Note that this works because we know there are only two conditions, Estimated == yes and Estimated == no. In the first if statement we asked for estimated data, and the else condition gives us everything else (which we know is reported). We can be explicit about setting these conditions in the else clause by instead using an else if statement. Below is how you would construct this in your for loop, similar to above:

  if (any(gap_to_plot$estimated == "yes")) { # any() will return a single TRUE or FALSE
    
    print(str_c(cntry, "data are estimated"))
    
    my_plot <- my_plot +
      labs(subtitle = "Estimated data")
  } else if (any(gap_to_plot$estimated == "no")){
    
    print(str_c(cntry, "data are reported"))
    
    my_plot <- my_plot +
      labs(subtitle = "Reported data")
    
  }

This construction is necessary if you have more than two conditions to test for.



We can also add the conditional addition of the plot subtitle with R’s ifelse() function. It works like this

ifelse(condition is true, perform action, perform alternative action)

where the first argument is the condition or set of conditions to be evaluated, the second argument is the action that is performed if the condition is true, and the third argument is the action to be performed if the condition is not true. We can add this directly within the initial labs() layer of our plot for a more concise expression that achieves the same goal:

dir.create("figures") 
dir.create("figures/Europe") 

## create a list of countries. Calculations go here, not in the for loop
gap_europe <- gapminder_est %>%  # Here we use the gapminder_est that includes information on whether data were estimated
  filter(continent == "Europe") %>%
  mutate(gdp_tot = gdp_per_cap * pop)

country_list <- unique(gap_europe$country) # ?unique() returns the unique values

for (cntry in country_list) { # (cntry = country_list[1])
  
  ## filter the country to plot
  gap_to_plot <- gap_europe %>%
    filter(country == cntry)
  
  ## add a print message to see what's plotting
  print(str_c("Plotting ", cntry))
  
  ## plot
  my_plot <- ggplot(data = gap_to_plot, aes(x = year, y = gdp_tot)) + 
    geom_point() +
    ## add title and save
    labs(title = str_c(cntry, "GDP", sep = " "), subtitle = ifelse(any(gap_to_plot$estimated == "yes"), "Estimated data", "Reported data"))

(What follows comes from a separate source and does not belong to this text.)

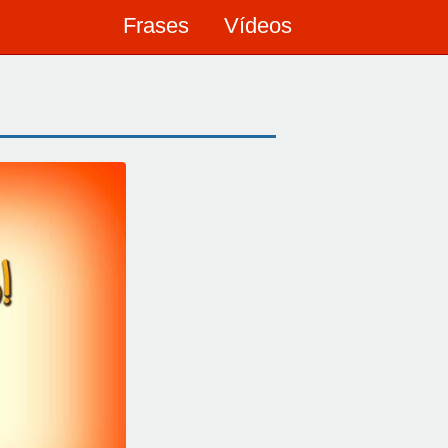
Frases
Vídeos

  ggsave(filename = str_c("figures/Europe/", cntry, "_gdp_tot.png", sep = ""), 
         plot = my_plot)
  
} 



Exercises (if time allows)

Exercises from R for Data Science

Work with the specified datasets that are built into R or in the listed packages. You can access them just by typing the name (for flights you will have to first load the nycflights13 package).

Write for loops to:

  • Compute the mean of every column in mtcars
  • Determine the type of each column in nycflights13::flights
  • Compute the number of unique values in each column of iris


Concluding remarks

for loops are typically slow compared to vector based methods and frequently not the best available solution for implementing iterations. We therefore recommend that you learn about other approaches, especially the map functions and functional programming. However, for loops are easy to implement and easy to understand so in many cases they can be a good solution for simple iterations.